[Opening Provided information section]

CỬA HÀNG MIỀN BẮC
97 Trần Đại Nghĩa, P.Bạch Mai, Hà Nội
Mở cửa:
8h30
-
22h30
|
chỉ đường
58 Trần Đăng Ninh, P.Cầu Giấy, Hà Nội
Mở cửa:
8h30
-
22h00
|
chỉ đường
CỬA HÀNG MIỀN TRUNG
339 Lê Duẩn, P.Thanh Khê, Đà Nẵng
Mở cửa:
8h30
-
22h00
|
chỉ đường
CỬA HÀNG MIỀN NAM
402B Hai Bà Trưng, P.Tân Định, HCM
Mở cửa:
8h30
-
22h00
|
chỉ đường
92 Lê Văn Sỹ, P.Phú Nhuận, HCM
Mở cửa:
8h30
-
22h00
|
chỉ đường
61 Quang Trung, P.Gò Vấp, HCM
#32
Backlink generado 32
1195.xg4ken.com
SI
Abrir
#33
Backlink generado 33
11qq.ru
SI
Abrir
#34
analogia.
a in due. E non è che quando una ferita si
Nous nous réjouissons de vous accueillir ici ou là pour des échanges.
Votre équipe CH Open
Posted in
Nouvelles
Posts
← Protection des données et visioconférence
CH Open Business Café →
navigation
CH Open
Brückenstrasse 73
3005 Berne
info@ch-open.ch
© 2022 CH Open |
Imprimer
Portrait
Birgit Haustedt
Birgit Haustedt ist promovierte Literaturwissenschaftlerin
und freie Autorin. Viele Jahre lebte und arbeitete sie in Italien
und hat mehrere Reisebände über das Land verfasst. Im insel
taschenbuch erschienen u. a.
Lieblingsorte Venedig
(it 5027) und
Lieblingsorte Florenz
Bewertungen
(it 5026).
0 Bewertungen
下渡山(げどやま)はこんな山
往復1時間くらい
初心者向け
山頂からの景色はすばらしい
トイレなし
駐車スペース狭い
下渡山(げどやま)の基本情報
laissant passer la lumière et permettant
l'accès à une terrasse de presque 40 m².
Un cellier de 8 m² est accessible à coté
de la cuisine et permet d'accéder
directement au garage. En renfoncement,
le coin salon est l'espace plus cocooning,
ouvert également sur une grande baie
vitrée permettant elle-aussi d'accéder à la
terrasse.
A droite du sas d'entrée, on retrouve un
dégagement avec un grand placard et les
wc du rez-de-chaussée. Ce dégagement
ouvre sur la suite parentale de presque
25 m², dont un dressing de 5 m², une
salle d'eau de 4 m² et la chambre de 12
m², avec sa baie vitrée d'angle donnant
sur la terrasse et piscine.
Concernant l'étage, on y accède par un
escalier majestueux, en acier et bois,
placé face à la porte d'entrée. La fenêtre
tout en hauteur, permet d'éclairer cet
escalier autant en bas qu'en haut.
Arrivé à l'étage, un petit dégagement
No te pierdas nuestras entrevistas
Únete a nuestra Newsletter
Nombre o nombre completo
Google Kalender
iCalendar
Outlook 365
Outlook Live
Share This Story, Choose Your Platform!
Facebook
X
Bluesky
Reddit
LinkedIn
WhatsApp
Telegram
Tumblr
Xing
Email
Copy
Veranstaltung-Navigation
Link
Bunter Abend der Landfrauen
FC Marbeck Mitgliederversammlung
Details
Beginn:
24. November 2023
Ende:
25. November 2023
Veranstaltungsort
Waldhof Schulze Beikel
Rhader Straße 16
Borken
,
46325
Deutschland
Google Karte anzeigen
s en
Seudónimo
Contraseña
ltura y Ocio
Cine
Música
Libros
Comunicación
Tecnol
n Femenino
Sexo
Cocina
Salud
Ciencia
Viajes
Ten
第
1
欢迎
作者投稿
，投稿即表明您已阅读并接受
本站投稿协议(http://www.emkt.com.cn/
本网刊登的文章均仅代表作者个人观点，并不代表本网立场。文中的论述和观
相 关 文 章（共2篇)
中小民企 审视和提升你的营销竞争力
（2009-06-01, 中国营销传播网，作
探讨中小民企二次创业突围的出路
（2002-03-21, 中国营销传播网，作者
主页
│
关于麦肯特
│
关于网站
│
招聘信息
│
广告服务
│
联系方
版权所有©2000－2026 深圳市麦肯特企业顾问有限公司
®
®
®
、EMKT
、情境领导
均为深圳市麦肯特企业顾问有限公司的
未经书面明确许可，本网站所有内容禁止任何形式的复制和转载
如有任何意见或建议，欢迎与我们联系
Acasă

[Closing Provided information section]

What you have to do:
Going line by line, copy the data above exactly.

Solved problem:
CỬA HÀNG MIỀN BẮC
97 Trần Đại Nghĩa, P.Bạch Mai, Hà Nội
Mở cửa:
8h30
-
22h30
|
chỉ đường
58 Trần Đăng Ninh, P.Cầu Giấy, Hà Nội
Mở cửa:
8h30
-
22h00
|
chỉ đường
CỬA HÀNG MIỀN TRUNG
339 Lê Duẩn, P.Thanh Khê, Đà Nẵng
Mở cửa:
8h30
-
22h00
|
chỉ đường
CỬA HÀNG MIỀN NAM
402B Hai Bà Trưng, P.Tân Định, HCM
Mở cửa:
8h30
-
22h00
|
chỉ đường
92 Lê Văn Sỹ, P.Phú Nhuận, HCM
Mở cửa:
8h30
-
22h00
|
chỉ đường
61 Quang Trung, P.Gò Vấp, HCM
#32
Backlink generado 32
1195.xg4ken.com
SI
Abrir
#33
Backlink generado 33
11qq.ru
SI
Abrir
#34
analogia.
a in due. E non è che quando una ferita si
Nous nous réjouissons de vous accueillir ici ou là pour des échanges.
Votre équipe CH Open
Posted in
Nouvelles
Posts
← Protection des données et visioconférence
CH Open Business Café →
navigation
CH Open
Brückenstrasse 73
3005 Berne
info@ch-open.ch
© 2022 CH Open |
Imprimer
Portrait
Birgit Haustedt
Birgit Haustedt ist promovierte Literaturwissenschaftlerin
und freie Autorin. Viele Jahre lebte und arbeitete sie in Italien
und hat mehrere Reisebände über das Land verfasst. Im insel
taschenbuch erschienen u. a.
Lieblingsorte Venedig
(it 5027) und
Lieblingsorte Florenz
Bewertungen
(it 5026).
0 Bewertungen
下渡山(げどやま)はこんな山
往復1時間くらい
初心者向け
山頂からの景色はすばらしい
トイレなし
駐車スペース狭い
下渡山(げどやま)の基本情報
laissant passer la lumière et permettant
l'accès à une terrasse de presque 40 m².
Un cellier de 8 m² est accessible à coté
de la cuisine et permet d'accéder
directement au garage. En renfoncement,
le coin salon est l'espace plus cocooning,
ouvert également sur une grande baie
vitrée permettant elle-aussi d'accéder à la
terrasse.
A droite du sas d'entrée, on retrouve un
dégagement avec un grand placard et les
wc du rez-de-chaussée. Ce dégagement
ouvre sur la suite parentale de presque
25 m², dont un dressing de 5 m², une
salle d'eau de 4 m² et la chambre de 12
m², avec sa baie vitrée d'angle donnant
sur la terrasse et piscine.
Concernant l'étage, on y accède par un
escalier majestueux, en acier et bois,
placé face à la porte d'entrée. La fenêtre
tout en hauteur, permet d'éclairer cet
escalier autant en bas qu'en haut.
Arrivé à l'étage, un petit dégagement
No te pierdas nuestras entrevistas
Únete a nuestra Newsletter
Nombre o nombre completo
Google Kalender
iCalendar
Outlook 365
Outlook Live
Share This Story, Choose Your Platform!
Facebook
X
Bluesky
Reddit
LinkedIn
WhatsApp
Telegram
Tumblr
Xing
Email
Copy
Veranstaltung-Navigation
Link
Bunter Abend der Landfrauen
FC Marbeck Mitgliederversammlung
Details
Beginn:
24. November 2023
Ende:
25. November 2023
Veranstaltungsort
Waldhof Schulze Beikel
Rhader Straße 16
Borken
,
46325
Deutschland
Google Karte anzeigen
s en
Seudónimo
Contraseña
ltura y Ocio
Cine
Música
Libros
Comunicación
Tecnol
n Femenino
Sexo
Cocina
Salud
Ciencia
Viajes
Ten
第
1
欢迎
作者投稿
，投稿即表明您已阅读并接受
本站投稿协议(http://www.emkt.com.cn/
本网刊登的文章均仅代表作者个人观点，并不代表本网立场。文中的论述和观
相 关 文 章（共2篇)
中小民企 审视和提升你的营销竞争力
（2009-06-01, 中国营销传播网，作
探讨中小民企二次创业突围的出路
（2002-03-21, 中国营销传播网，作者
主页
│
关于麦肯特
│
关于网站
│
招聘信息
│
广告服务
│
联系方
版权所有©2000－2026 深圳市麦肯特企业顾问有限公司
®
®
®
、EMKT
、情境领导
均为深圳市麦肯特企业顾问有限公司的
未经书面明确许可，本网站所有内容禁止任何形式的复制和转载
如有任何意见或建议，欢迎与我们联系
Acasă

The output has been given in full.